Policy think tank group, the Zimbabwe Democracy Institute (ZDI) has bemoaned the failure by Finance Minister Professor Mthuli Ncube to meet the Abuja Declaration of allocating 15 percent of the total budget to health when he presented his 2022 Budget statement.
In its monthly report for December 2021, ZDI said the COVID-19 menace required the strengthening of the health sector with the minister’s budget falling short of the 2001 commitment.
“The health sector in Zimbabwe continues to receive funding that falls short of the universally accepted share of the country’s total budget. The advent of Covid-19 in 2019 and its ravaging effects across the globe required countries to strengthen their health disaster response systems by ensuring adequate health sector funding.
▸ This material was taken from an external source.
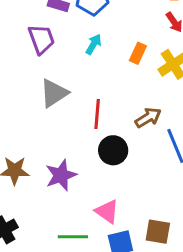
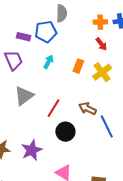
red line: (97, 114) -> (53, 108), turned 30
brown arrow: (148, 118) -> (87, 109), turned -120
“With new Covid-19 variants being discovered, the country’s health delivery system ought to be strengthened in a bid to reduce the level of catastrophe brought by the Covid-19 pandemic. Such strengthening of health care systems is reflected by the allocation of the health sector in the country’s national budget vis-à-vis the regional standards for health financing. The Zimbabwe 2022 national budget, despite coming against a background of the ravaging effects of Covid-19, failed to meet the Abuja Declaration of allocating 15% of the total budget to health,” read the ZDI report.
The think tank said the need to attain the declaration should have been prioritised in the wake of the COVID-19 pandemic.
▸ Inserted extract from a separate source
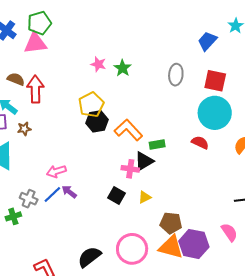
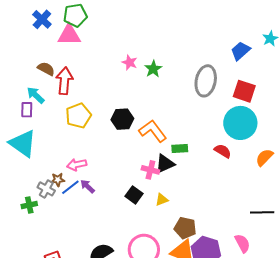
gray ellipse: (176, 75) -> (206, 81), size x1.4
yellow pentagon: (91, 105) -> (78, 116), moved
brown star: (24, 129) -> (58, 180), moved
“The need to achieve this feat, in the case of Zimbabwe and other countries in Africa, was made a priority in the wake of the Covid-19 pandemic which requires that health systems must always be adequately resourced to deal with threats posed by health disasters that are similar to Covid-19,” said the think tank.
In his 2022 budget the Minister allocated 12.7% of the total ZWL$927.3 billion which is expected to be expended.
Zimbabwe is a signatory to the Abuja Declaration which is a commitment that was made in 2001 by African heads of state to commit 15% of their yearly budgets to funding the health sector.